• [Exercise brief]: Please output the line containing "Segment: 'right iliac" and all lines that follow it in the data below, exactly, with no pictures.

Saved data entries:
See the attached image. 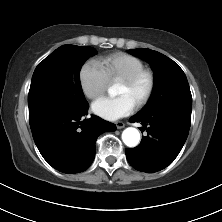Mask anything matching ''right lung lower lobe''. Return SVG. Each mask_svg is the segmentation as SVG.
Segmentation results:
<instances>
[{
  "instance_id": "obj_1",
  "label": "right lung lower lobe",
  "mask_w": 222,
  "mask_h": 222,
  "mask_svg": "<svg viewBox=\"0 0 222 222\" xmlns=\"http://www.w3.org/2000/svg\"><path fill=\"white\" fill-rule=\"evenodd\" d=\"M88 106L77 111H42L29 115L30 127L43 158L63 173L85 171L95 157V143L116 125L97 116L82 119Z\"/></svg>"
}]
</instances>
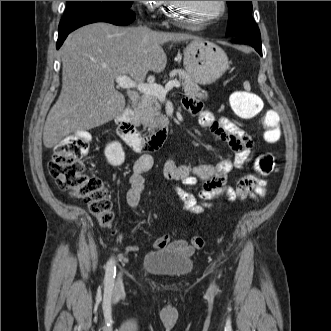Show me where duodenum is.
<instances>
[{
	"instance_id": "duodenum-1",
	"label": "duodenum",
	"mask_w": 331,
	"mask_h": 331,
	"mask_svg": "<svg viewBox=\"0 0 331 331\" xmlns=\"http://www.w3.org/2000/svg\"><path fill=\"white\" fill-rule=\"evenodd\" d=\"M132 104H129L116 117L117 134L135 152L158 149L167 138L169 126L162 125L151 135L143 136L132 121Z\"/></svg>"
}]
</instances>
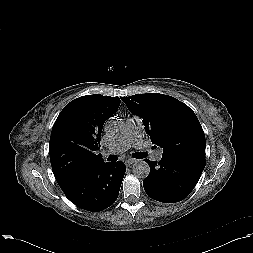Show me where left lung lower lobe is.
Wrapping results in <instances>:
<instances>
[{"label": "left lung lower lobe", "mask_w": 253, "mask_h": 253, "mask_svg": "<svg viewBox=\"0 0 253 253\" xmlns=\"http://www.w3.org/2000/svg\"><path fill=\"white\" fill-rule=\"evenodd\" d=\"M150 173L143 181L146 194L157 201L175 203L186 198L196 186L205 167V157L178 153L162 155L161 160H145Z\"/></svg>", "instance_id": "0a47b994"}]
</instances>
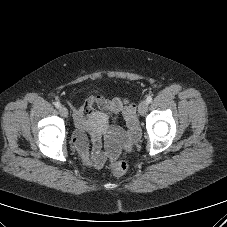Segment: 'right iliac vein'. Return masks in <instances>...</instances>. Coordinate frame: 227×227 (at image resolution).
<instances>
[{
    "instance_id": "right-iliac-vein-1",
    "label": "right iliac vein",
    "mask_w": 227,
    "mask_h": 227,
    "mask_svg": "<svg viewBox=\"0 0 227 227\" xmlns=\"http://www.w3.org/2000/svg\"><path fill=\"white\" fill-rule=\"evenodd\" d=\"M59 113L61 114V116L63 117H67L68 116V110L66 107L64 106H60L59 107Z\"/></svg>"
}]
</instances>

• [Solved problem]:
Segment: 'right iliac vein'. Return masks in <instances>...</instances>. Coordinate frame: 227×227 (at image resolution).
<instances>
[{
    "instance_id": "right-iliac-vein-1",
    "label": "right iliac vein",
    "mask_w": 227,
    "mask_h": 227,
    "mask_svg": "<svg viewBox=\"0 0 227 227\" xmlns=\"http://www.w3.org/2000/svg\"><path fill=\"white\" fill-rule=\"evenodd\" d=\"M59 113L61 114V116L63 117H67L68 116V110L66 107L64 106H60L59 107Z\"/></svg>"
}]
</instances>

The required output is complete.